Defense counsel attacked the competency of the victim and certain witnesses to testify. He claimed that the victim and her twelve year old sister were "retarded". The judge heard independent testimony regarding their mental ability to understand facts and to tell the truth, and also examined each of them regarding their understanding of the meaning of an oath. The evidence before the judge was ample to justify him in determining the little girls were competent to testify.

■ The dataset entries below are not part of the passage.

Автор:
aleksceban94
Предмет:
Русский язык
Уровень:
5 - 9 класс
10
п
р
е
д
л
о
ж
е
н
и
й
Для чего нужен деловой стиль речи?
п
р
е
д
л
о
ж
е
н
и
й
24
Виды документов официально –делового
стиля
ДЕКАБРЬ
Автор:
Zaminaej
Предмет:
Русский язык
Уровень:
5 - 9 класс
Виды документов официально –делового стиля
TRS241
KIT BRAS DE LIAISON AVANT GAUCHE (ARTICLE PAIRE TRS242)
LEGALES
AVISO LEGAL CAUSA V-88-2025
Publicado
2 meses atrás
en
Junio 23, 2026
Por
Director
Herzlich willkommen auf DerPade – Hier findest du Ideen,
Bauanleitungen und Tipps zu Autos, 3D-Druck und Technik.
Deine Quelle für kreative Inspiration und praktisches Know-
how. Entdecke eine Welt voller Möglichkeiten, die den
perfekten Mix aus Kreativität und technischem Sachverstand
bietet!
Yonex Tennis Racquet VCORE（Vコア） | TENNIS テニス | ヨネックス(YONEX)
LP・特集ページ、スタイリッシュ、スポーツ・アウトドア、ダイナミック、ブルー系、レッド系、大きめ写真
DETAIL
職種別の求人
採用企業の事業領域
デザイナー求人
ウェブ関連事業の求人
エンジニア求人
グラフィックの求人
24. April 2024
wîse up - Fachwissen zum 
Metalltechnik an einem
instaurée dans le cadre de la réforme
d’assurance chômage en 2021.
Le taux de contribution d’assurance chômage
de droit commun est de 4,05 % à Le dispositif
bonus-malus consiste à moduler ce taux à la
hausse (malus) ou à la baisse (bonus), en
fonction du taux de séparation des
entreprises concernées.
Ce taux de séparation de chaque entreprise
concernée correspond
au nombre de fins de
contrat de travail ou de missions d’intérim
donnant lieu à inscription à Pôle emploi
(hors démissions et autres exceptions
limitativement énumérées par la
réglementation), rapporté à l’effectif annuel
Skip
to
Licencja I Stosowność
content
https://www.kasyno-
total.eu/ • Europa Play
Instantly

The other witness whose competency defendant challenged was the doctor who examined the victim. This doctor had not been licensed to practice in Arizona. However, he testified he had a medical degree from the University of Guadalajara School of Medicine in 1956, and had a year of internship in the Pima County Hospital and St. Mary's Hospital in Tucson. He then took a year of residency in Los Angeles in internal medicine. He further studied a third year of internal medicine in Boston, and practiced for a year and a half, before returning to Tucson. At the time of the trial he had completed most of his requirements for a license to practice medicine in Arizona. The trial court did not abuse his discretion in determining that all of these witnesses were competent to testify.
At the outset of the trial defense counsel had requested findings of fact and conclusions of law, and the trial court indicated it would make them, reaffirming this at the end of the trial. For some reason not disclosed by the record, it did not do so. Defendant claims this as error.
There is no criminal rule of procedure for requiring findings of fact and conclusions of law. However, defendant claims that Rule 272, Rules of Criminal Procedure, 17 A.R.S., provides that the laws of evidence and instructions to the jury in civil actions shall apply to criminal actions except as otherwise provided, and that therefore Rule 52, Rules of Civil Procedure, 16 A.R.S., requiring the trial court to make such findings and conclusions when requested, *234 applies. Rule 272 has no application, since findings of fact and conclusions of law are merely matters of procedure.
Defendant urges that the elements of the crime of rape, second degree, were not proved. His argument is that the statute provides that second degree rape is committed when (a) there is an act of intercourse with a female not the wife of the perpetrator, (b) when the female is under the age of eighteen, and (c) under circumstances not amounting to rape in the first degree. He points out in first degree rape one of the elements is that the act is committed against the will of the female. Ergo, he says, if the elements of first degree rape are shown, a defendant cannot possibly be convicted of second degree, which precludes "circumstances amounting to first degree rape."
While ingenious, we cannot agree with defendant's reasoning. Although the language of the statute is somewhat inept, it is obvious that the legislative intent was that not all the elements of first degree rape need be present in that described as of the second degree, if the elements necessary i.e., (a) and (b) above, are present. There is no merit to this claim of defendant.
UDALL, C.J., and STRUCKMEYER, BERNSTEIN and JENNINGS, JJ., concur.